The Basic Formula for Yield Calculation
The annual yield of a PV system results from incident solar energy multiplied by a chain of efficiency factors and correction coefficients:
E = G × A × ηModule × ηInv × ηCable × kTemp × kOrientation × kShading
| Variable | Meaning | Typical Range |
|---|---|---|
| E | Annual yield | 700–1,000 kWh/kWp |
| G | Global irradiance | 800–1,100 kWh/(m²·a) |
| A | Active module area | m² |
| ηModule | Module efficiency | 18–23% |
| ηInv | Inverter efficiency | 95–98% |
| ηCable | Cable efficiency | 98–99% |
| kTemp | Temperature factor | 0.92–0.97 |
| kOrientation | Orientation factor | 0.70–1.00 |
| kShading | Shading factor | 0.80–1.00 |
The formula illustrates: each factor multiplies with the others.

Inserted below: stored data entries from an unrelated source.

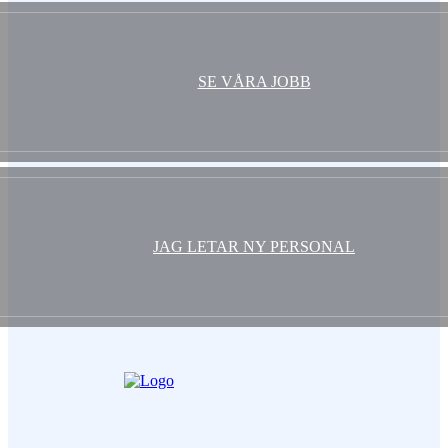
SE VÅRA JOBB
JAG LETAR NY PERSONAL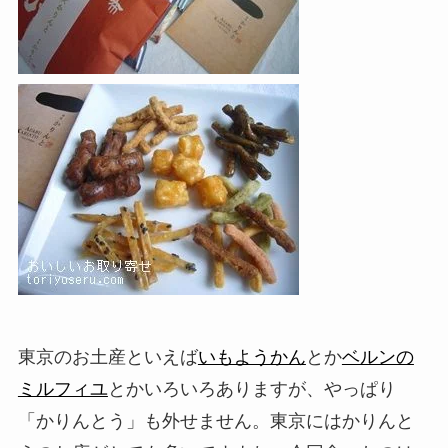
東京のお土産といえば
いもようかん
とか
ベルンの
ミルフィユ
とかいろいろありますが、やっぱり
「かりんとう」も外せません。東京にはかりんと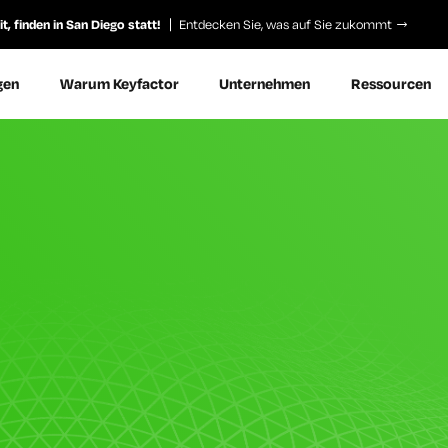
, finden in San Diego statt!
Entdecken Sie, was auf Sie zukommt
gen
Warum Keyfactor
Unternehmen
Ressourcen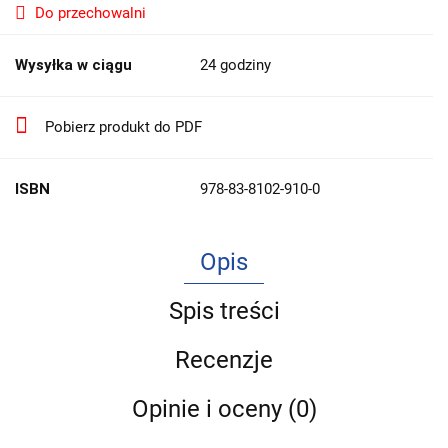
Do przechowalni
Wysyłka w ciągu
24 godziny
Pobierz produkt do PDF
ISBN
978-83-8102-910-0
Opis
Spis treści
Recenzje
Opinie i oceny (0)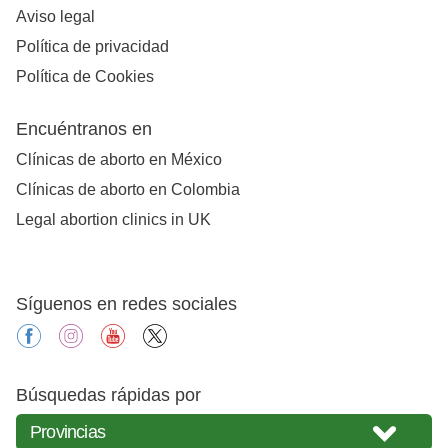
Aviso legal
Política de privacidad
Política de Cookies
Encuéntranos en
Clínicas de aborto en México
Clínicas de aborto en Colombia
Legal abortion clinics in UK
Síguenos en redes sociales
facebook
instagram
youtube
X
Búsquedas rápidas por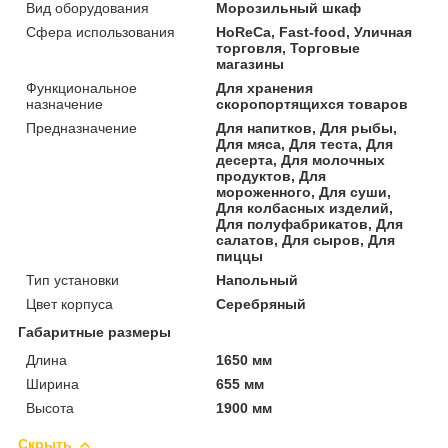
Вид оборудования
Морозильный шкаф
Сфера использования
HoReCa, Fast-food, Уличная
торговля, Торговые
магазины
Функциональное
Для хранения
назначение
скоропортящихся товаров
Предназначение
Для напитков, Для рыбы,
Для мяса, Для теста, Для
десерта, Для молочных
продуктов, Для
мороженного, Для суши,
Для колбасных изделий,
Для полуфабрикатов, Для
салатов, Для сыров, Для
пиццы
Тип установки
Напольный
Цвет корпуса
Серебряный
Габаритные размеры
Длина
1650 мм
Ширина
655 мм
Высота
1900 мм
Скрыть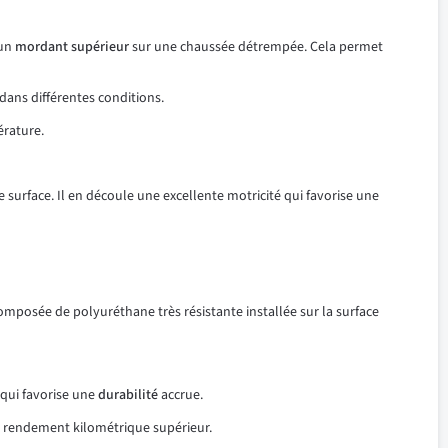
 un
mordant supérieur
sur une chaussée détrempée. Cela permet
dans différentes conditions.
érature.
surface. Il en découle une excellente motricité qui favorise une
omposée de polyuréthane très résistante installée sur la surface
 qui favorise une
durabilité
accrue.
n rendement kilométrique supérieur.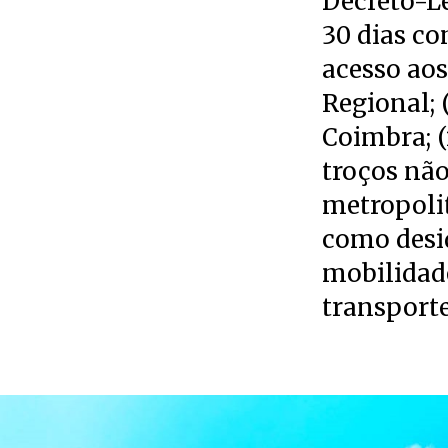
Decreto-Le
30 dias co
acesso aos 
Regional; 
Coimbra; (
troços nã
metropolit
como desi
mobilidade
transporte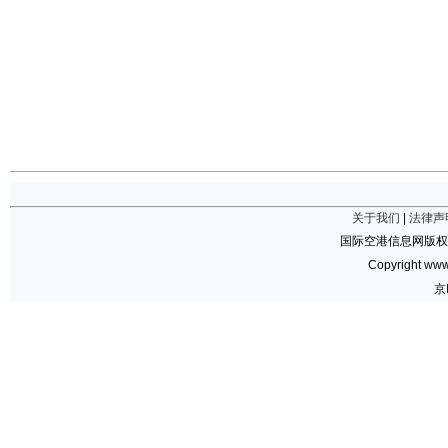
关于我们
|
法律声
国际空港信息网版权
Copyright www.
京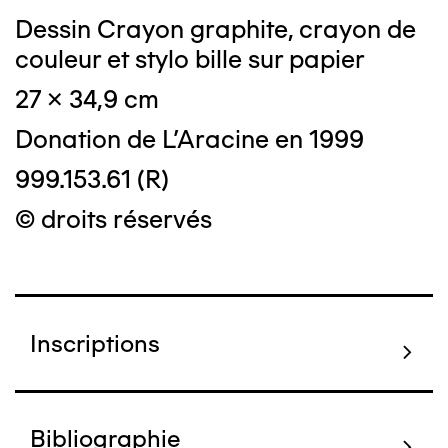
Dessin Crayon graphite, crayon de
couleur et stylo bille sur papier
27 x 34,9 cm
Donation de L'Aracine en 1999
999.153.61 (R)
© droits réservés
Inscriptions
Bibliographie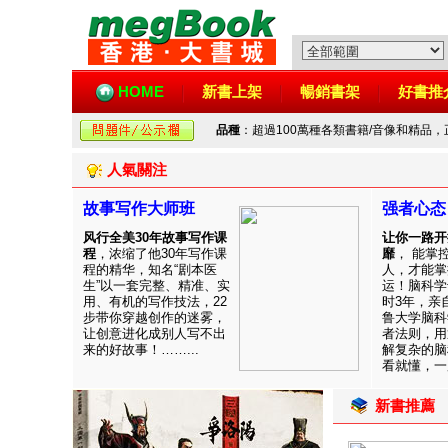
HOME
新書上架
暢銷書架
好書推
品種
：超過100萬種各類書籍/音像和精品
人氣關注
故事写作大师班
强者心态
风行全美30年故事写作课
让你一路开
程
，浓缩了他30年写作课
靡
， 能掌
程的精华，知名“剧本医
人，才能掌
生”以一套完整、精准、实
运！脑科学
用、有机的写作技法，22
时3年，亲
步带你穿越创作的迷雾，
鲁大学脑科
让创意进化成别人写不出
者法则，用
来的好故事！……...
解复杂的脑
看就懂，一用
新書推薦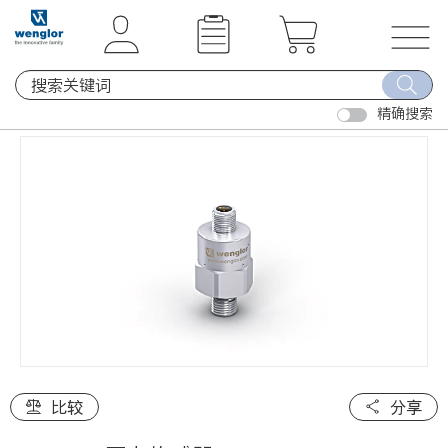
t
t
e
e
x
x
T
t
t
o
.
.
精确搜索
g
s
s
g
k
k
l
i
i
e
p
p
n
T
T
a
o
o
v
C
N
i
o
a
g
n
v
a
t
i
t
e
g
i
比较
分享
n
a
o
t
t
n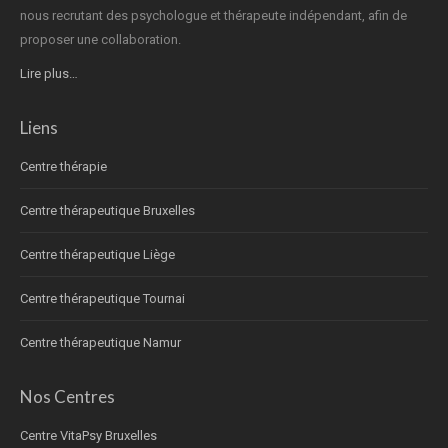
nous recrutant des psychologue et thérapeute indépendant, afin de
proposer une collaboration.
Lire plus…
Liens
Centre thérapie
Centre thérapeutique Bruxelles
Centre thérapeutique Liège
Centre thérapeutique Tournai
Centre thérapeutique Namur
Nos Centres
Centre VitaPsy Bruxelles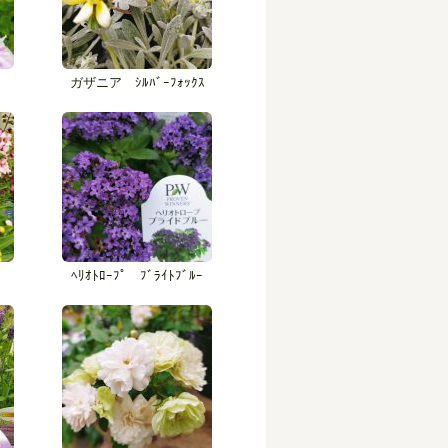
ガザニア ｼﾙﾊﾞｰﾌｫｯｸｽ
ﾍﾘｵﾄﾛｰﾌﾟ ﾌﾞﾗｲﾄﾌﾞﾙｰ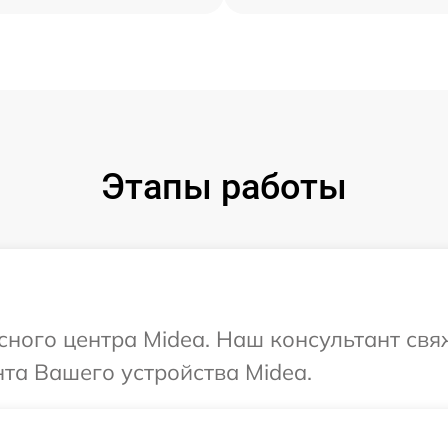
Этапы работы
исного центра Midea. Наш консультант свя
та Вашего устройства Midea.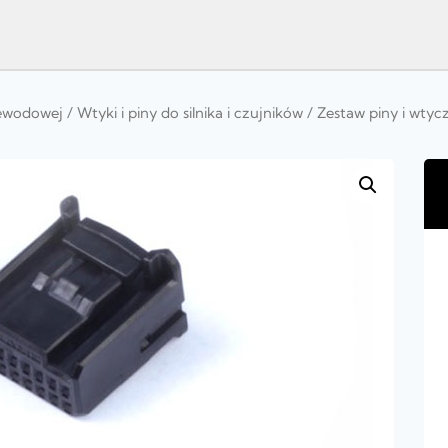
rzewodowej
/
Wtyki i piny do silnika i czujników
/ Zestaw piny i wtyc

A 5% loss at one point and 10% at another doesn't result in 15% total loss, but 0.95 × 0.90 = 0.855, i.e. 14.5%. With many small losses, this effect adds up considerably.

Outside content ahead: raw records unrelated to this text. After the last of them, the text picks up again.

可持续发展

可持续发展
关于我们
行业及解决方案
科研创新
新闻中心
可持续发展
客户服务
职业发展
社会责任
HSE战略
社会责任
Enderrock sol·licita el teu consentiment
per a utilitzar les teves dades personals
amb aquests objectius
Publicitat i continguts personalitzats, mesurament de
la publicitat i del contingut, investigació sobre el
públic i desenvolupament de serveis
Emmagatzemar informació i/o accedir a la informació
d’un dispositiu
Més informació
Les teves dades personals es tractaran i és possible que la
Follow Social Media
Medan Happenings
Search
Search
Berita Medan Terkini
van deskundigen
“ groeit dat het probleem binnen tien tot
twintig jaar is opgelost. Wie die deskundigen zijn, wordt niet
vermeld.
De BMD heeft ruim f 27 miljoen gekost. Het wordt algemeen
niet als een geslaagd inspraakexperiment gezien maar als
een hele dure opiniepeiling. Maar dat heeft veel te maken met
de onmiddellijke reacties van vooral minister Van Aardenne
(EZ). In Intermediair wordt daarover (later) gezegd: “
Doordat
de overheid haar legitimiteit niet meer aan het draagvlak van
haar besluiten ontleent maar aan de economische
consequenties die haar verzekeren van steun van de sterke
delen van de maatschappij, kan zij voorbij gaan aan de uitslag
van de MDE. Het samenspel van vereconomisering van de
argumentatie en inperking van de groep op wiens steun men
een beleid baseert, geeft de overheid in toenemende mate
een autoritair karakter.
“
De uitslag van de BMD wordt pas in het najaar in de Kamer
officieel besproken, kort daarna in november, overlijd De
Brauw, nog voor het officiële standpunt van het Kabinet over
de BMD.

Factor 1: Global Irradiance
Physical Principles
Global irradiance G comprises three components:
G = Gdirect + Gdiffuse + Greflected
Direct radiation travels in a straight line from the sun to the earth's surface. It dominates under clear skies and delivers the highest intensity. Diffuse radiation results from scattering by air molecules, aerosols and clouds. In the UK, it accounts for approximately 55–60% of the annual total and comes uniformly from the entire sky hemisphere. Reflected radiation (albedo) is reflected from the surroundings and contributes to yield particularly with snow or light-coloured surfaces.
Regional Differences
In the United Kingdom, annual global irradiance varies between 800 kWh/m² in northern Scotland and 1,100 kWh/m² in Cornwall and the Channel Islands. This 30% difference directly proportionally affects PV yield.
| Region | Global Irradiance | Specific Yield* |
|---|---|---|
| Scotland | 800–900 kWh/m² | 700–800 kWh/kWp |
| Northern England | 850–950 kWh/m² | 750–850 kWh/kWp |
| Midlands | 900–1,000 kWh/m² | 800–900 kWh/kWp |
| Southern England | 1,000–1,050 kWh/m² | 880–950 kWh/kWp |
| Cornwall, Channel Islands | 1,050–1,100 kWh/m² | 920–1,000 kWh/kWp |
*With optimal south orientation and 35° tilt
Data Sources for Calculation
Our solar calculator uses irradiance data from the European Commission's PVGis database. This is based on satellite measurements and meteorological models spanning more than 10 years. For every location in Europe, PVGis provides mean global irradiance – differentiated by direct and diffuse components as well as by month.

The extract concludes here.